Hi! Thanks for your interest!

Could you please try to print out the loaded models' architecture? The modification failure is triggered by cannot find the target module. In your case, for gemma-2, Gemma2ForCausalLM should be modified rather than GemmaForCausalLM. They have different classes in hugging transformers. We haven't implement SelfExtend for gemma-2 yet.

Another possible problem is : almost every version of hugging transformers has some changes to the {Model_name}ForCausalLM class. We will check the newest implementation for Gemma in hugging transformers and release a new one if needed.

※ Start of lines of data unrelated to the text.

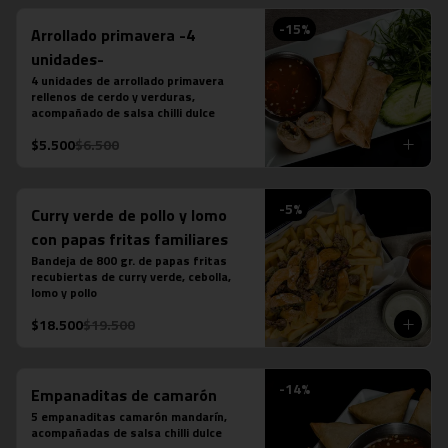
-
15
%
Arrollado primavera -4
unidades-
4 unidades de arrollado primavera 
rellenos de cerdo y verduras, 
acompañado de salsa chilli dulce
$5.500
$6.500
-
5
%
Curry verde de pollo y lomo
con papas fritas familiares
Bandeja de 800 gr. de papas fritas 
recubiertas de curry verde, cebolla, 
lomo y pollo
$18.500
$19.500
-
14
%
Empanaditas de camarón
5 empanaditas camarón mandarín, 
acompañadas de salsa chilli dulce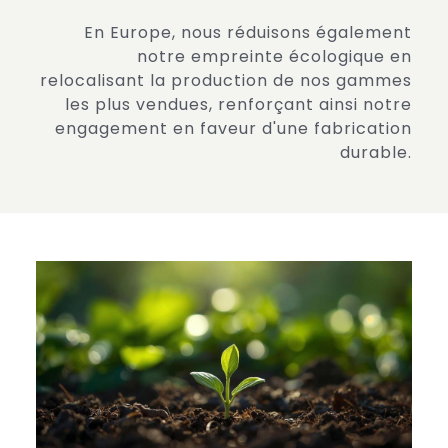
En Europe, nous réduisons également
notre empreinte écologique en
relocalisant la production de nos gammes
les plus vendues, renforçant ainsi notre
engagement en faveur d'une fabrication
durable.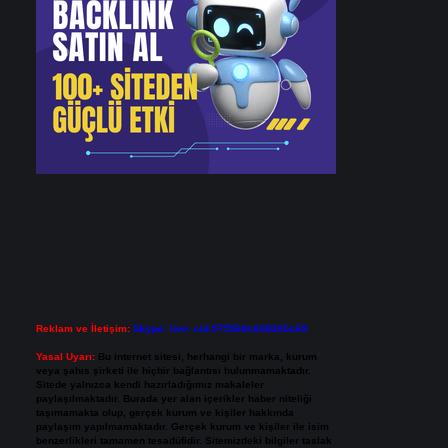
Reklam ve İletişim:
Skype: live:.cid.575569c608265c69
Yasal Uyarı:
Bu internet sitesi, herhangi bir marka, kurum
veya şahıs şirketi ile hiçbir bağlantısı bulunmamaktadır.
Sitede yalnızca kendi hazırladığımız makaleler
paylaşılmaktadır. Burada yer alan içerikler haber niteliği
taşımamakta olup, gerçek kurum ve kişiler hakkında
paylaşım yapılmamaktadır. Gerçek kurum ve kişiler ile isim
benzerlikleri tamamen tesadüfidir. Sitemizdeki bilgiler taslak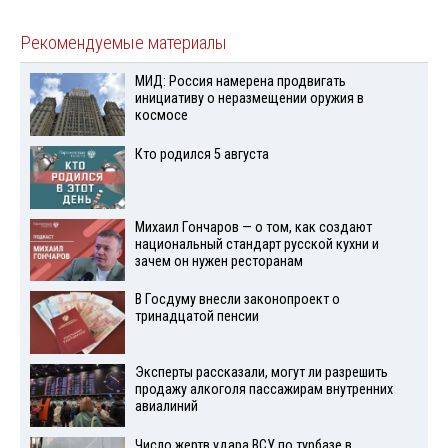
Рекомендуемые материалы
МИД: Россия намерена продвигать
инициативу о неразмещении оружия в
космосе
Кто родился 5 августа
Михаил Гончаров — о том, как создают
национальный стандарт русской кухни и
зачем он нужен ресторанам
В Госдуму внесли законопроект о
тринадцатой пенсии
Эксперты рассказали, могут ли разрешить
продажу алкоголя пассажирам внутренних
авиалиний
Число жертв удара ВСУ по турбазе в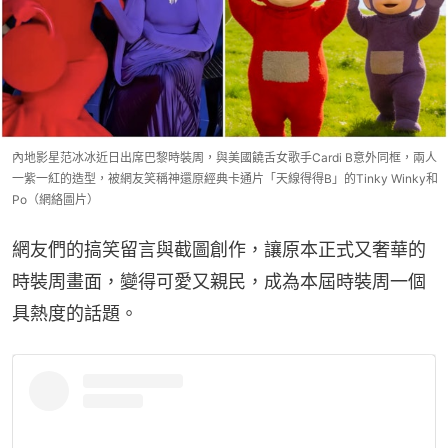
內地影星范冰冰近日出席巴黎時裝周，與美國饒舌女歌手Cardi B意外同框，兩人
一紫一紅的造型，被網友笑稱神還原經典卡通片「天線得得B」的Tinky Winky和
Po（網絡圖片）
網友們的搞笑留言與截圖創作，讓原本正式又奢華的
時裝周畫面，變得可愛又親民，成為本屆時裝周一個
具熱度的話題。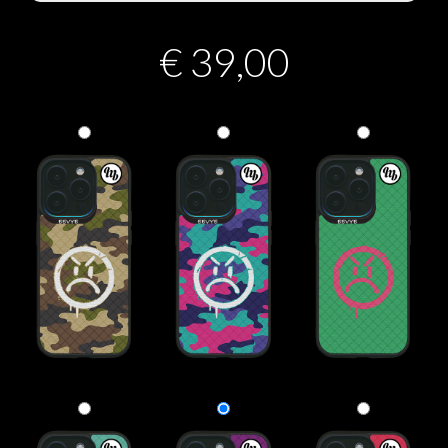
€
39,00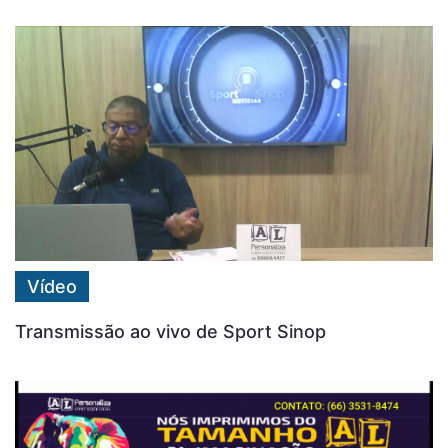
Vídeo
Transmissão ao vivo de Sport Sinop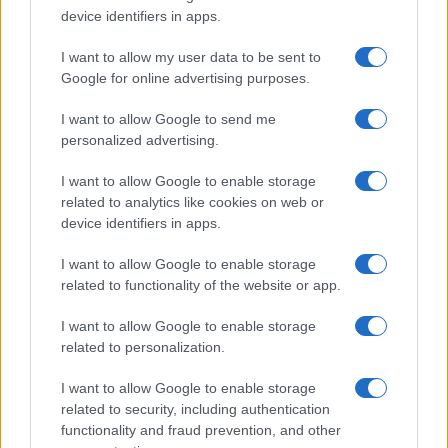
Arcivescovi e membri tutti, l’apertura di un nuovo
device identifiers in apps.
Sinodo offre a tutti noi l’opportunità di rendere grazie
I want to allow my user data to be sent to
per la testimonianza di coloro che ci hanno
Google for online advertising purposes.
preceduti, e di pregare per ricevere la saggezza
I want to allow Google to send me
necessaria, nel momento in cui vi apprestate a
personalized advertising.
cercare di bilanciare cambiamento e continuità nelle
decisioni che vi attendono. È difficile credere che
I want to allow Google to enable storage
siano passati più di 50 anni da quando il principe
related to analytics like cookies on web or
device identifiers in apps.
Filippo e io abbiamo partecipato alla prima riunione
del Sinodo Generale.
I want to allow Google to enable storage
related to functionality of the website or app.
I want to allow Google to enable storage
related to personalization.
I want to allow Google to enable storage
Nessuno di noi può rallentare il passare del tempo; e
related to security, including authentication
mentre spesso ci concentriamo su tutto ciò che è
functionality and fraud prevention, and other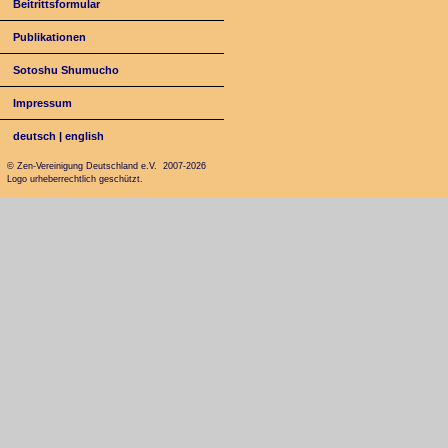
Beitrittsformular
Publikationen
Sotoshu Shumucho
Impressum
deutsch
|
english
© Zen-Vereinigung Deutschland e.V. 2007-2026
Logo urheberrechtlich geschützt.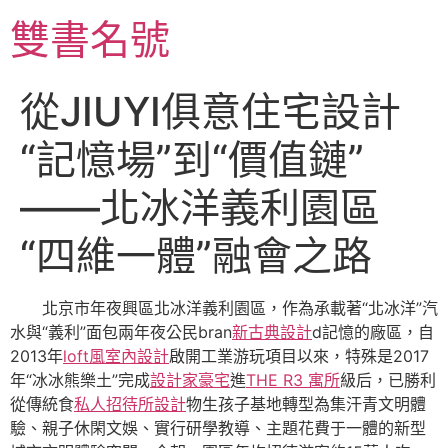
跳
雙書名號
至
主
要
從JIUYI俱意住宅設計
內
容
“記憶場”到“價值鏈”
——北冰洋義利園區
“四維一體”融會之路
北京市年夜興區北冰洋義利園區，作為承載著“北冰洋”汽
水與“義利”面包兩年夜公民bran
新古典設計
d記憶的廠區，自
2013年
loft風室內設計
啟開工業游玩項目以來，特殊是2017
年“冰冰熊樂土”完成
設計家豪宅
進
THE R3 寓所
級后，已勝利
從傳統食
私人招待所設計
物生孩子基地轉型為集汗青文明體
驗、親子休閑文娛、實行研學教導、主題花費于一體的新型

uebian commented 3 months ago

Hi, thank you for getting back. I'm using gemma-2b-it, which is kind of gemma 1 model instead of gemma 2. That model can be downloaded from https://huggingface.co/google/gemma-2b-it

Mooler0410 commented 3 months ago

Sorry for the oversight. Could you please share the output of: print(loaded_model)? This should print out the name of all modules in the loaded model.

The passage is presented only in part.